Even if we could assess non-invasively drought-related stress patterns in all three sugar beet cultivars, a ‘drought memory’ as indicated on annual grasses using classical chlorophyll fluorescence (Walter and others 2011), could not be proven in our study. Amongst others, morphological and physiological differences between mono and dicotyledonous plants might play a significant role in explaining the weaker stress responses in the second period besides comparable experimental conditions in the three cycles (Stober and Lichtenthaler 1993; Cerovic and others 1999). Further, the sink-source relations in the different stress phases might have influenced both the response of the plants detected with physiological and biochemical parameters. In this context, there is a higher relevance to maintain existing structures in beets under stress than the storage process (Shaw and others 2002). With our experimental setup, plants exposed to drought could effectively accumulate substances either before the trial or during the recovery phases after stress. Particularly in the second stress cycle, the comparatively lower stress-induced alteration of the biochemical parameters might be explained by a decrease in the concentration of sucrose and other compounds in the storage root (Bloch and others 2006). If the storage substances are not available anymore, and starvation happens in the leaves, biochemical parameters might be more strongly affected than physiological parameters, as observed again in the third stress cycle. In this context, the hypothesis of accelerated senescence at the end of the third phase can be excluded because in each cycle new, fully developed leaves were selected for the recordings, whereas the plant of sugar beet, a bi-annual species under natural environments, can continuously produce new leaves.

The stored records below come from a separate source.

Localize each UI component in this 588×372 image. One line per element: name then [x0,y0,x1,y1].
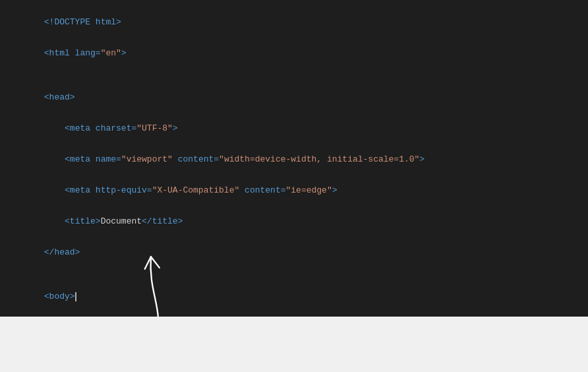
text-cursor [75,292,76,301]
doctype-tag: <!DOCTYPE html> [44,17,121,27]
code-line-4: <head> [0,82,588,113]
code-line-5: <meta charset="UTF-8"> [0,113,588,144]
bottom-panel [0,317,588,372]
code-line-2: <html lang="en"> [0,38,588,69]
code-line-6: <meta name="viewport" content="width=dev… [0,144,588,175]
code-editor: <!DOCTYPE html> <html lang="en"> <head> … [0,0,588,317]
code-line-10 [0,268,588,281]
code-line-8: <title>Document</title> [0,206,588,237]
code-line-9: </head> [0,237,588,268]
code-line-1: <!DOCTYPE html> [0,7,588,38]
code-line-3 [0,69,588,82]
code-line-11: <body> [0,281,588,312]
code-line-7: <meta http-equiv="X-UA-Compatible" conte… [0,175,588,206]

Taking this fact into consideration, the detection and elucidation of a’memory effect’ in species that build up a pronounced storage organ during their life cycle, as sugar beets do, is particularly difficult. Unfortunately, in our experimental setup, we had no plants exposed to only a single drought event at any one of the stress cycles. Thus, we cannot differentiate if the lower sensitivity to drought during the second period was caused by growth-dependent alterations and/or changes in levels of key signaling metabolites or transcription factors initiated by previous stress (Bruce and others 2007). In this context, a more precise elucidation requires extended destructive analysis of shoot and root components such as ABA, carbohydrates, phenolic compounds and soluble constituents on top of our determinations.

Conclusion

Our study indicates that the ‘Simple Fluorescence Ratio’ is a reliable parameter to assess the physiological state of sugar beet plants to changing water supply conditions. Nevertheless, similar to the leaf net photosynthesis, fluorescence parameters did not provide strong indications of ‘drought memory’. In general, we observed no clear relation in the different cycles between results of biochemical and physiological parameters. Thus, further studies are needed to clarify the details of plant physiological mechanisms under changing water supply situations, involving also investigations of the root-body, as the main source for providing reserve substances under harmful growth conditions.